Contracting an answer

26 February 1999

Contracting an answer

CONTRACT farming can offer the easiest answer to the farm income crisis, according to Graham Ramsbottom of Strutt and Parker. He produced figures at a recent conference in Aberdeen to show that two farmers could each quadruple their income through a contract farming arrangement.

"Most farms are over-equipped, over-borrowed, and over-staffed. Farmers are well known for looking over the hedge but few look beyond the tramlines. The very key to survival will be looking further over the hedge for new opportunities, and contract farming is splendid example," he said.

"Take two 400-acre farms close together and both with surplus machinery and labour. Using simplistic figures, they are each left with an annual profit of £10,000.

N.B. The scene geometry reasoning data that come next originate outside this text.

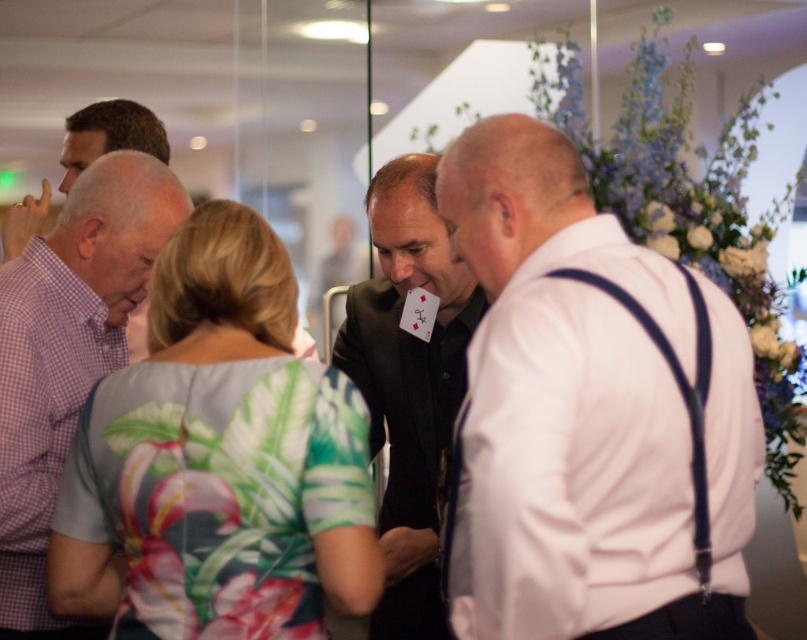 Question: Which point appears farthest from the camera in this image?

Choices:
 (A) (23, 294)
 (B) (65, 176)
 (C) (408, 273)
 (D) (483, 486)

Answer: (B)

Question: Does white matte shirt at right have a greater width compared to black matte suit at center?

Choices:
 (A) no
 (B) yes

Answer: (B)

Question: Does purple checkered shirt at left lie in front of checkered fabric shirt at left?

Choices:
 (A) no
 (B) yes

Answer: (B)

Question: Estimate the real-world distances between objects in this image. Which object is closer to the floral print dress at center?

Choices:
 (A) black matte suit at center
 (B) purple checkered shirt at left
 (C) white matte shirt at right

Answer: (B)

Question: Estimate the real-world distances between objects in this image. Which object is closer to the white matte shirt at right?

Choices:
 (A) purple checkered shirt at left
 (B) checkered fabric shirt at left
 (C) black matte suit at center

Answer: (C)

Question: Can you confirm if purple checkered shirt at left is positioned to the right of black matte suit at center?

Choices:
 (A) yes
 (B) no

Answer: (B) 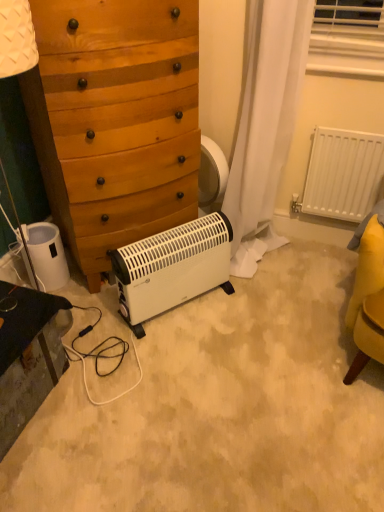 This screenshot has width=384, height=512. In order to click on vacant region in front of wooden chest of drawers at center in this screenshot , I will do `click(144, 345)`.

Under a contract farming agreement, farmer A becomes the contractor and now handles 800 acres with extra total labour and machinery but with much lower fixed costs per acre. Even after allowing farmer B a retention of £35,000, farmer A is left with a profit of £40,000.

"Farmer B has his retention of £35,000, some property and administration costs but a net return of £24,000 and plenty of time on his hands to take a job and boost his income to at least £40,000. He is also able to realise capital from sales of machinery," Mr Ramsbottom said.

The move gave protection against modulation with each holding retaining its IACS status and he was confident contract farming could offer significant advantages to many farmers, owner-occupiers and tenants. "I believe it will become more popular after Agenda 2000 reforms are agreed," he added.